Treatment of groundwater contaminated with gasoline components by an ozone/UV process
Authors: Temesgen Garoma, Mirat D. Gurol, Olufisayo Osibodu, Lalitha Thotakura
Department of Civil, Construction, and Environmental Engineering, San Diego State University, 5500 Campanile Drive, San Diego, CA 92182, United States
Received 20 March 2008, Revised 25 June 2008, Accepted 27 June 2008, Available online 8 August 2008
In this paper, the treatment of real groundwater samples contaminated with gasoline components, such as benzene, toluene, ethylbenzene, and xylene (BTEX), methyl tert-butyl ether (MTBE), tert-butyl alcohol (TBA), and other gasoline constituents in terms of total petroleum hydrocarbons as gasoline (TPHg) by an ozone/UV process was investigated.
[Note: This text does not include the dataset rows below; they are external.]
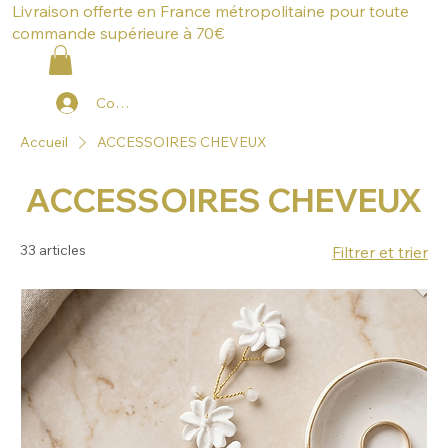
Livraison offerte en France métropolitaine pour toute
commande supérieure à 70€
Connexion
Accueil
ACCESSOIRES CHEVEUX
ACCESSOIRES CHEVEUX
33 articles
Filtrer et trier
The treatment was conducted in a semi-batch reactor under different experimental conditions by varying ozone gas dosage and incident UV light intensity. The groundwater samples contained BTEX compounds, MTBE, TBA, and TPHg in the ranges of 5–10 000, 3000–5500, 80–1400, and 2400–20 000 μg l−1, respectively. The ozone/UV process was very effective compared to ozonation in the removal of the gasoline components from the groundwater samples. For the various gasoline constituents, more than 99% removal efficiency was achieved for the ozone/UV process and the removal efficiency for ozonation was as low as 27%. The net ozone consumed per mol of organic carbon (from BTEX, MTBE, and TBA) oxidized varied in the range of 5–60 for different types of groundwater samples treated by the ozone/UV process. In ozonation experiments, it was observed that the presence of sufficient amount of iron in groundwater samples improved the removal of BTEX, MTBE, TBA, and TPHg.